Studio album by The Alarm
- Released: 1991
- Recorded: 1990
- Genre: Rock
- Length: 44:11
- Label: IRS
- Producers: The Alarm, Dave Sharp

The Alarm chronology
| Standards (1990) | Raw (1991) | Close (2000) |

= Raw (The Alarm album) =

Raw is the fifth and final studio album released by the original line-up of Welsh rock band The Alarm. The band split up after the album was released. It was released in 1991 on IRS Records.

The album was released on vinyl LP, cassette and CD. It reached number 33 in the UK Albums Chart, and number 161 in the US Billboard 200.

An extended re-mastered version was released, including extra tracks.

Professional ratings
Review scores
| Source | Rating |
| AllMusic | Star |
| The Encyclopedia of Popular Music | Star |
| MusicHound Rock: The Essential Album Guide | Star |
| The Rolling Stone Album Guide | Star Half star |

==Critical reception==
MusicHound Rock: The Essential Album Guide called the album "the result of the dreary business of fulfilling contractual obligations."

==Track listing==
1. "Raw" - (Mike Peters, Dave Sharp, Eddie MacDonald, Nigel Twist) - 4:28
2. "Rockin' in the Free World" - (Neil Young) - 3:59
3. "God Save Somebody" - (Sharp, Twist) - 4:09
4. "Moments in Time" - (Peters, MacDonald) - 5:42
5. "Hell or High Water" - (Peters, MacDonald) - 3:47
6. "Lead Me Through the Darkness" - (Peters, MacDonald) - 4:34
7. "The Wind Blows Away My Words" - (Peters, Sharp, MacDonald, Twist) - 4:32
8. "Let the River Run Its Course" - (Peters, Sharp, MacDonald, Twist) - 3:53
9. "Save Your Crying" - (Sharp, Twist) - 4:38
10. "Wonderful World" - (Sharp, Twist) - 5:00

==Single releases==
"Raw" was released before the album, reaching number 51 in the UK Singles Chart. It was the only single to be released off the album

==Personnel==
- The Alarm
- Mike Peters - lead vocals, acoustic guitar, harmonica
- Dave Sharp - lead guitar, backing vocals, harmonica; lead vocals (tracks 3, 9, 10)
- Eddie MacDonald - bass, backing vocals, keyboards
- Nigel Twist - drums, backing vocals, percussion

- Technical personnel
- Rob Storm - engineer, additional keyboards
- Mark Pythian - engineer
- Ian McFarlane - assistant engineer
- Danny Griffiths - additional engineer
- Dave Buchanan - additional engineer
- Keith Andrew - additional engineer
- Keith Hartley - additional engineer

==Welsh release==
An edition of the album sung in Welsh called Tân was released.

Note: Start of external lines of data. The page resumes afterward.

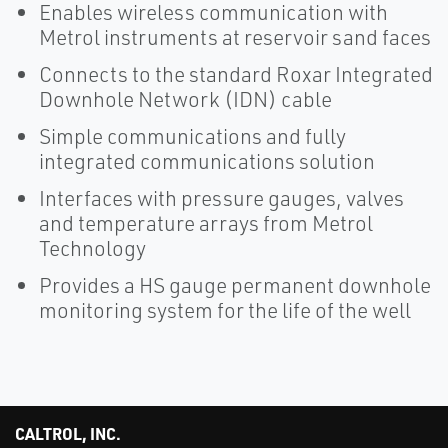
Enables wireless communication with
Metrol instruments at reservoir sand faces
Connects to the standard Roxar Integrated
Downhole Network (IDN) cable
Simple communications and fully
integrated communications solution
Interfaces with pressure gauges, valves
and temperature arrays from Metrol
Technology
Provides a HS gauge permanent downhole
monitoring system for the life of the well
CALTROL, INC.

1. "Y Ffordd (The Road)" - 3:46
2. "Y Gwynt Sy'n Chwythu 'Ngeiriau" - 4:32
3. "Eiliadau Fel Hyn" - 5:18
4. "Rocio Yn Ein Rhyddid (Rocking in the Free World)" - 4:43
5. "Tân" - 4:33
6. "Dyfnach Na'r Dyfroedd" - 3:48
7. "Tywys Fi Drwy'r Tywyllwch" - 4:34
8. "Fel Mae'r Afon" - 4:30
9. "Crynu Dan Fy Nhraed" - 4:38
10. "Nadolig Llawen (Happy Xmas (War Is Over))" - 3:40

==Japanese release==
A Japanese promotional sample 10-track CD album was issued to radio stations in advance of release. It contained a custom promo stamped disc, stickered picture sleeve complete with lyrics and obi-strip

==Remastered release==
Released in 2000, the remastered edition featured a revised track listings, B-sides and previously unreleased recordings, new and original artwork, unseen photos, lyrics,
sleeve notes by Mike Peters and interactive programming information to play the album in its original form.

Track listing:
1. "The Road" - 3:46
2. "Rockin' in the Free World" - 4:42
3. "Raw" - 4:28
4. "The Wind Blows Away My Words" - 4:31
5. "Unsafe Building (1990)" - 4:50
6. "God Save Somebody" - 4:10
7. "Moments in Time" - 5:43
8. "Let the River Run Its Course" - 4:29
9. "Lead Me Through the Darkness" - 4:34
10. "Hell or High Water" - 3:48
11. "Wonderful World" - 5:01
12. "Save Your Crying" - 4:38
13. "Up for Murder (1990)" - 2:57
14. "Happy Xmas (War Is Over)" - 3:44
15. "Walk Forever by My Side" - 4:10

==2004 promotional release==
EMI, after taking over from IRS, released the complete Alarm back catalogue on CD.